After You Left(94)



Life hasn’t been easy lately. I should have handled some things differently, and I will try to put it all right as best I can. But I suppose this is my long-winded and rather clumsy way of saying that I want you to know I have no regrets about us. You are part of the fabric of me. If you hadn’t been in my life, I would have lost out on knowing so much of what I now know about myself, and about my capacity to love, and I will hold this belief until my dying day. My hope is that you feel the same – that you don’t regret a thing that happened between us, or how it turned out, and you never will, no matter what happens down the road.

I’m sure it’s unlikely we will ever meet again – though I personally will never say never, because that’s just how I like to think. But, nonetheless, I will always love you, and knowing you’ve loved me will always brighten my days.

Yours, Eddy

‘The date . . .’ Evelyn looks at me. ‘March 10. He wrote this eight days before he was beaten up.’ Her face turns grey, in a way I’ve never seen before, not on any living person. ‘He said he’d been thinking of me more so than usual, and he hoped there was nothing wrong. Well, it was impossible for him to know this, but I was quite sick.’ She is clutching her fingers, and I can tell she’s working herself into a small frenzy. ‘I had to go in for surgery. The magazine must have forwarded the letter to my home.’ She is looking at me with wide, riveted eyes. ‘Obviously, Mark must have received it. He’d have seen the postmark and guessed who it was from.’

‘But he didn’t open it.’

‘No. Mark would never read someone else’s post.’ Her face floods with tenderness when she speaks of her husband.

‘But he didn’t throw it out, either.’

She is off looking into space, clearly trying to piece together the more elusive bits of the puzzle. ‘Of all the places he could have put it . . .’

‘He put it where he knew you would find it, Evelyn. Because like you said many times, he was a good man. Do you think he knew that Joanna Smart was you?’

Evelyn gasps. ‘Good heavens! I don’t know! The book wasn’t published then. I was finishing it while I was convalescing.’ She’s frowning. ‘I suppose it’s possible he knew. I never told him I’d written it because I didn’t want to hurt him, or embarrass him. But he did have friends in high places. It’s possible he knew someone at my publishing house.’

‘Or maybe he’d just seen that the book was special to you somehow.’

‘I kept it on my desk for a long time. It’s possible he knew it was special to me.’ The anguished look comes back. The one I will forever associate with Evelyn. ‘Eddy said things hadn’t been easy for him. That’s because by the time he wrote this, he’d have split up with your mother. Everyone would have known . . .’

‘But he was trying to say that, despite the enormous price he paid, you were still worth it.’ I gently stroke her slender forearm.

‘At that point he didn’t even know that the worst was to come.’
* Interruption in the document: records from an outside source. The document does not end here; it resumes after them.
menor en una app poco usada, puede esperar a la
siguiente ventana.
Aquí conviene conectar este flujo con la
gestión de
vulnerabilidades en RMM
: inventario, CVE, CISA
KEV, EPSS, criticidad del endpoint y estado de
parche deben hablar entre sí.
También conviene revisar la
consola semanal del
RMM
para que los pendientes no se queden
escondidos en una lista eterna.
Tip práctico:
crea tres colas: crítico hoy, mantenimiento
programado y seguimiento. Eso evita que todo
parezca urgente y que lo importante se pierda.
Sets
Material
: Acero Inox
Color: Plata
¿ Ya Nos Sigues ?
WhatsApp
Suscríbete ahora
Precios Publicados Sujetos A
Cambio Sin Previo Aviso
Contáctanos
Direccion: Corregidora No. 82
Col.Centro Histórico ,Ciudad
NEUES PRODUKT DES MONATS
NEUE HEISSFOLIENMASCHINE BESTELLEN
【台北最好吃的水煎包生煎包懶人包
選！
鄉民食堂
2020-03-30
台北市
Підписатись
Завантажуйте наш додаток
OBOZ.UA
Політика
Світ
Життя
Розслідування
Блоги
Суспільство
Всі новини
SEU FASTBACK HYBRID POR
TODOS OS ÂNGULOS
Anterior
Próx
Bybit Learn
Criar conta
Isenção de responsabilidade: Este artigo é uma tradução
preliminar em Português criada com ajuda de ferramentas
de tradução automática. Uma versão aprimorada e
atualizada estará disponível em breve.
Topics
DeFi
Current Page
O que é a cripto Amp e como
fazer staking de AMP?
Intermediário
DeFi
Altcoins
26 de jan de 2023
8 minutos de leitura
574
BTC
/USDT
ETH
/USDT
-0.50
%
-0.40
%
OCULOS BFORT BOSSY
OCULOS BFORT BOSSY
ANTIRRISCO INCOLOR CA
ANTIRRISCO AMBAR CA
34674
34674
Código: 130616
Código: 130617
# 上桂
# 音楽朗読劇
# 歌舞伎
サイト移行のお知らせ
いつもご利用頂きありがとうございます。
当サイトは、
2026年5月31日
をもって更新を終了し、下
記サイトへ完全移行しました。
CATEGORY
‘No. But he said that he regretted nothing, and neither should you. No matter what happens.’ I grip her hand. ‘Perhaps it was prophetic of him. You have to believe it. Personally, I do.’

Evelyn shakes her head. I can tell she recognises the time has come for her to stop tormenting herself, as have I: to put the past in the past and close a door. ‘I always imagined he wished he’d never set eyes on me . . . I held on to that idea for years.’

‘It’s amazing what we assume, and how wrong we can be. I, for one, will never assume what I can’t possibly know.’

‘He said he was going to try to put things right, as best as he could.’ Her eyes brim with wonderment and tears. ‘But he never could. Circumstances didn’t allow him to!’

‘Maybe not. But you did. You put it right for him. You helped him do what he couldn’t do himself. Isn’t that the measure of true love?’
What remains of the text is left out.